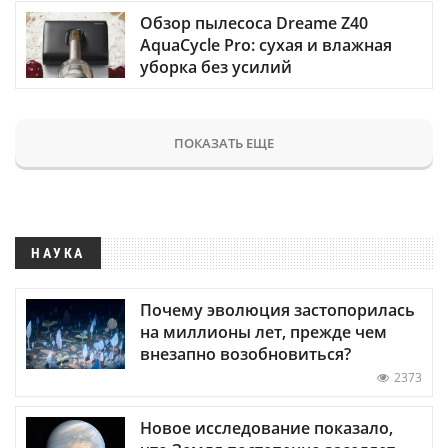
Обзор пылесоса Dreame Z40
AquaCycle Pro: сухая и влажная
уборка без усилий
ПОКАЗАТЬ ЕЩЕ
НАУКА
Почему эволюция застопорилась
на миллионы лет, прежде чем
внезапно возобновиться?
2373
Новое исследование показало,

·····

## WHAT IS NEEDED
When you return the records, keep every word unchanged and drop the pictures.

## ANSWER SECTION
Обзор пылесоса Dreame Z40
AquaCycle Pro: сухая и влажная
уборка без усилий
ПОКАЗАТЬ ЕЩЕ
НАУКА
Почему эволюция застопорилась
на миллионы лет, прежде чем
внезапно возобновиться?
2373
Новое исследование показало,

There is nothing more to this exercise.